State Supreme Court hears arguments in controversial state pension fund case


Thousands of teachers, police, and other government workers could see some pay cuts restored if the Florida Supreme Court agrees with a lower court ruling over state pensions.

Herald/Times Tallahassee Bureau

The Florida Supreme Court heard oral arguments Friday in a case that could determine whether state legislators face another $2 billion budget hole next year, or state workers will see their salary cuts retained.

The lawsuit, Scott v. Williams, was filed by the Florida Education Association after lawmakers passed, and Gov. Rick Scott signed, a 2011 law that imposed a 3 percent levy on 623,000 government worker salaries to offset the state’s investment into the Florida Retirement System.

Lawmakers argued at the time that the change was needed to fill a $3.6 billion budget gap and bring Florida in line with 47 states that require their government workers to contribute to their pension plans. The savings was then plowed back into the budget, not into the retirement fund.

But Leon County Circuit Court Judge Jackie Fulford ruled earlier this year that the pension changes were unconstitutional because the changes impaired the contractual rights of the FRS employees, took private property without full compensation and impaired employee collective bargaining rights. She ordered the state to halt the practice and reimburse workers with interest.

Attorney General Pam Bondi and Republican legislative leaders immediately challenged the ruling and continued collecting money from employee payments. It is now up to the court to decide but a decision could take months.

If the seven justices uphold the lower court ruling, state and local governments will have to reimburse active workers in the Florida Retirement System and cover the resulting hole in their budgets. The state has already taken more than $900 million from employees and are expected to take up to $2 billion by June 30, 2013, the end of the state’s current fiscal year. State economists have predicted that revenues appear to be meeting expectations and, for the first time in years, legislators may not face another year of belt tightening.

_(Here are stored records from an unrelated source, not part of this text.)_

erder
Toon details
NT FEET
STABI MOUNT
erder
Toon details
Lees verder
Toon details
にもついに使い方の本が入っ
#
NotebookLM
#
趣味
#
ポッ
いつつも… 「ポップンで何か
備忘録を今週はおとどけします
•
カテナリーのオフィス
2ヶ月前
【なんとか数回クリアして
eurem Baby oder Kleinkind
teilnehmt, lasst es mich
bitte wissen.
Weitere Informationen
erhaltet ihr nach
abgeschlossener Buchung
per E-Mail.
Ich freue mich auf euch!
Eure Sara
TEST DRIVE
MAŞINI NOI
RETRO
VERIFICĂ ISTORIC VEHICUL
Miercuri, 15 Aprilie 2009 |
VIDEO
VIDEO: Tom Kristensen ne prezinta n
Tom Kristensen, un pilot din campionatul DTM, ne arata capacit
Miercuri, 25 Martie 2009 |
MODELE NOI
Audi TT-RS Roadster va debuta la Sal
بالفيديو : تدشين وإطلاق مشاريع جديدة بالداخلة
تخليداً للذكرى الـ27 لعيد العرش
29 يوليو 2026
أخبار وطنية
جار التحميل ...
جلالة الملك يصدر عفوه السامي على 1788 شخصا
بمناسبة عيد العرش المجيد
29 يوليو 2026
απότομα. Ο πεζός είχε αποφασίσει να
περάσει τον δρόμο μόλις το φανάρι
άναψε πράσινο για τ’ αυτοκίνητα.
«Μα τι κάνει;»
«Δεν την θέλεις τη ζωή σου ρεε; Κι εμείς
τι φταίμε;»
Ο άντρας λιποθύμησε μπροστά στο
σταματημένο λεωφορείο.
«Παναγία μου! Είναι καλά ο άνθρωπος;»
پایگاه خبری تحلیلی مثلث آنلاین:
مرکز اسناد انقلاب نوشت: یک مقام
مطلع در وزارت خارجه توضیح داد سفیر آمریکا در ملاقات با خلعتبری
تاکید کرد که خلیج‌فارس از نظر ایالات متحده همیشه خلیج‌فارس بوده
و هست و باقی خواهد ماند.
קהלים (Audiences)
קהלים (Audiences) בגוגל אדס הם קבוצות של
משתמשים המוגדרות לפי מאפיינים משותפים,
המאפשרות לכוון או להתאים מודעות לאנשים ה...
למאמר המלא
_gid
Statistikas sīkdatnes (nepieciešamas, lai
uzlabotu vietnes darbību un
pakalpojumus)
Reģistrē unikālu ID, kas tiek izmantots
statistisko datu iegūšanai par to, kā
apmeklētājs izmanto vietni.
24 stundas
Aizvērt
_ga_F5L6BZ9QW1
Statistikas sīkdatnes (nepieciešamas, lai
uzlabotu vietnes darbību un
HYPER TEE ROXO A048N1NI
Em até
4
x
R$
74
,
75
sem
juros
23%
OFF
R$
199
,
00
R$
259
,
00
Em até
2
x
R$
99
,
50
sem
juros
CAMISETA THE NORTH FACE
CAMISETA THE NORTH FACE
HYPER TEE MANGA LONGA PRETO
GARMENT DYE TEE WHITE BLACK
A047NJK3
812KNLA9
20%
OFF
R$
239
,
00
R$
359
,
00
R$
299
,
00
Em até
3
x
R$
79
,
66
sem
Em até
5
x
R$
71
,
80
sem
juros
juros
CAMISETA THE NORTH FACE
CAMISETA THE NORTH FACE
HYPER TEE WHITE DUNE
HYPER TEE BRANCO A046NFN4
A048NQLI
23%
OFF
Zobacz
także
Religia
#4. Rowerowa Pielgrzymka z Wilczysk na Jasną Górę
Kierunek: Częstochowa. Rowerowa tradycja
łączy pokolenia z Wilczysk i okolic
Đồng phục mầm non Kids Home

If the court upholds the ruling, employees could see a 3 percent increase in their paychecks and cost of living adjustments could be resumed.

Justice Charles Canady, appointed to the court by former Gov. Charlie Crist, seemed to sympathize with the state.

“The whole state budget will be thrown out of balance,’’ he said.

The teacher’s union lawyer, Ron Meyer, argued that Canady was “making assumptions that are not part of the case here.” He said it was unlawful for the Legislature to impose the change on employees currently working for state and local governments without winning approval for the change in collective bargaining negotiations.

“We believe you can’t change the game in the middle of the game,’’ he said.

Arguing for the state was former Supreme Court Justice Raoul Cantero, now a lawyer from Miami. He cited a 1981 Florida Supreme Court case, Florida Sheriff’s Association v. Department of Administration, as the rationale for allowing it to change retirement benefits going forward and argued that if the lower court ruling is allowed to stand it “would handcuff the Legislature’s response to changing financial circumstances.”

He said it would be practically impossible for the Legislature to negotiate with 11 state bargaining units and dozens more at the local level.

Canady was not the only justice skeptical of the union’s argument, however, during the 45-minute hearing. Justice Barbara Pariente also wondered how it could be lawful for the Legislature to increase retirement benefits without collective bargaining approval.

“Why would the Legislature bind itself forever, no matter what the budget crisis was, to a plan that could not decrease benefits but only increase it?” she asked.

Meyer responded that it was a policy decision lawmakers made in 1974 when first agreed to make the FRS a non-contributory system in 1974. He said “they can’t repeal a contractual right” retroactively but can only apply the contribution requirement to future employees. He also argued that the court should reject the decision from the 1981 court case.

“The contract says you have a right to a non-contributory system and you can’t take that right away,’’ he said.

The exchanges prompted Scott’s general counsel Jesse Panuccio to predict the high court will side with the state.

“We think pretty strongly the law is on our side and this change will be upheld,” he said.

But Meyer warned that if the court upholds the law, it will violate the collective bargaining protections in the state Constitution. “It’s well settled law that you can bargain over retirement systems,’’ he said. He rejected Cantero’s argument that it is impractical for lawmakers to negotiate with many bargaining units.

“Just because it’s difficult to implement a constitutional right doesn’t mean that you get away with not implementing it,’’ he said.